—Hermana, ¿hablas en serio? ¿Incluyes las acciones que ya cotizan en bolsa? —preguntó Emma, incrédula.
Nunca entendí por qué Emma deseaba todo lo que yo tenía con tanta avidez.
Cuando me negaba a algo, me llamaba egoísta, decía que abusaba de mi fuerza y que no era una verdadera hermana.
Pero ahora que le entrego todo mi patrimonio, ¿resulta que no lo entienden?
—¡Jazmín, por fin maduraste! ¡Así se comporta una hermana mayor! —me elogió papá, siendo el primero en reaccionar—. Eso es lo que queremos, que entre hermanas no haya divisiones. Ahora sí podremos jubilarnos tranquilos.
Me parecía grotesco. ¿De verdad Emma maquinó todo esto solo para aliviarme la carga y dejarme disfrutar la vida?
Con su carita de víctima y su falsa bondad ha engañado a todos.
De pronto sentí una opresión en el pecho; tosí dos veces y un sabor metálico inundó mi boca.
—¡Pero si estás tosiendo sangre! ¿Tendrás la garganta inflamada?
Mamá vio las manchas en mi pañuelo y me palmeó la espalda.
—Papá, mamá, si yo muriera… ¿les dolería? —pregunté en voz baja, limpiándome la comisura de mis labios.
El ambiente se congeló.
—¿Quién se maldice de esa forma? Acabas de aprender a comportarte y ya vuelves con tus disparates —dijo mamá, dándome un toque en el brazo.
—Te ves estupenda, seguro es solo una infección de garganta. Toma un antibiótico y ya, no hagas un drama —dijo papá con fastidio.
—Sí, mamá, mira el rostro de la madrina: ella sí necesita cuidarse. Deja de ponerte nerviosa —repuso mi hija, hablando como si fuera una adulta, con tono de reproche.
—Exacto, Jazmín, deja de fingir ser la víctima. Te lo he dicho mil veces: debes ser ejemplo para la niña; ¿cómo se te ocurre mentir cada dos por tres? —inquirió David, sumándose al coro.
Con los ojos enrojecidos, sonreí antes de abrir la boca:
—Betty, ¿tanto quieres a Emma? A partir de hoy serás su hija; que ella sea tu mamá.

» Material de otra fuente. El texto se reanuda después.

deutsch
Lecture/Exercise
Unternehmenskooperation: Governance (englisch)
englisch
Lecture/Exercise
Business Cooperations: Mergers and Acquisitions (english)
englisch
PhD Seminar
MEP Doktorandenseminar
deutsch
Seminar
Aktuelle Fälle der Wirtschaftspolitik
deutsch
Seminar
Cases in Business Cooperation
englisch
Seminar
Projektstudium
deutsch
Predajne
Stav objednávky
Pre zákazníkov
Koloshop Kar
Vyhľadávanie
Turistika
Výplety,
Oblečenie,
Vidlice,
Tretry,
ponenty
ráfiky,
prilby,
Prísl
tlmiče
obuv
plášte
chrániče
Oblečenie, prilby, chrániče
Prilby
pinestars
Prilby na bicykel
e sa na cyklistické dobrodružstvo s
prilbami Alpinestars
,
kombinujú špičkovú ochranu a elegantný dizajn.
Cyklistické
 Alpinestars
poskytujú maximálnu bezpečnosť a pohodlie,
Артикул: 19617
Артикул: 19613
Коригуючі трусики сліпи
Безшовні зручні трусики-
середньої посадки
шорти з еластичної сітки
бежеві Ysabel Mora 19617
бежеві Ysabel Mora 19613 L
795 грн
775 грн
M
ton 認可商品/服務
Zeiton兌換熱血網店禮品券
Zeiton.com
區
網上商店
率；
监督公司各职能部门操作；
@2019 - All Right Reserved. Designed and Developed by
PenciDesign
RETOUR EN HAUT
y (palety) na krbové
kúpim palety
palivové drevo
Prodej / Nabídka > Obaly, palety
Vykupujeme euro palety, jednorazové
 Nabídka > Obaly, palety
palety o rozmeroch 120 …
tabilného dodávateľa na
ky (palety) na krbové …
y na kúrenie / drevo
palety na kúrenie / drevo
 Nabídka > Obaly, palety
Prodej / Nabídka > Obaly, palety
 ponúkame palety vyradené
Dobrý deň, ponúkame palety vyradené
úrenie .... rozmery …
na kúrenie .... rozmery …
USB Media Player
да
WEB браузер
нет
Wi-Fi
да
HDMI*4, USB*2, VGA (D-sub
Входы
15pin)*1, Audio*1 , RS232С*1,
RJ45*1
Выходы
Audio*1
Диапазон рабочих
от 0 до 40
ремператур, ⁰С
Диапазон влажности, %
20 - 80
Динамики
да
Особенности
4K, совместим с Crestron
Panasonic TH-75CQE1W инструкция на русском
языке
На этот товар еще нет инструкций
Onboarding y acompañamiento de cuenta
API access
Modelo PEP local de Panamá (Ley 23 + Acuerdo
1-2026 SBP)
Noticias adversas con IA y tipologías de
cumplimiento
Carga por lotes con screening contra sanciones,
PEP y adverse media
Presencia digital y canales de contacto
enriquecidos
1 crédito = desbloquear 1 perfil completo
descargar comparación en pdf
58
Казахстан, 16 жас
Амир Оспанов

Los ojos de Betty se iluminaron.
—¡Entonces la mamá Emma podrá llevarme al parque y acompañarme a las clases de refuerzo!
Feliz, Betty se lanzó al cuello de Emma, le plantó un beso en la mejilla y empezó a llamarla «mamá» a los gritos.
Hacía mucho que mi hija no reía así, y hoy lo hacía porque yo le cedía a Emma mi lugar de madre.
Betty no paraba de dar saltitos mientras repetía «mamá» frente a Emma; David le acariciaba el cabello con ternura, mientras mis padres, satisfechos, los contemplaban abrazados.
Parecían una familia perfecta, como si la única pieza sobrante fuera yo.
Me di vuelta, limpié mis lágrimas y salí sin hacer ruido.
Solo me queda un día de vida.
No sé adónde ir.
Encendí el celular. La pantalla aún mostraba nuestra foto en el parque de diversiones: los tres tomados de la mano, sonriendo bajo un sol radiante, como si la felicidad hubiera sido real.
Conduje hasta aquel parque, el mismo del retrato.
El carrusel seguía girando, igual que siempre, como si nada hubiera cambiado.
Compré un boleto y subí al caballo que conocía de memoria.
El viento me rozó; cerré los ojos y creí oír la risa de mi hija y la voz de David advirtiéndome:
—Con cuidado.
Pero esta vez no había nadie conmigo.
Sentada a solas, un mareo me sacudió; pensé que la muerte estaba al caer.
Abrí los ojos con esfuerzo, viendo cómo todo se desdibujaba a mi alrededor.
Temblando, saqué el teléfono y, con el último hilo de fuerza, marqué un número que llevaba años sin llamar.
Tuuu… tuuu…
No resistí más; el móvil se me resbaló y todo quedó en tinieblas.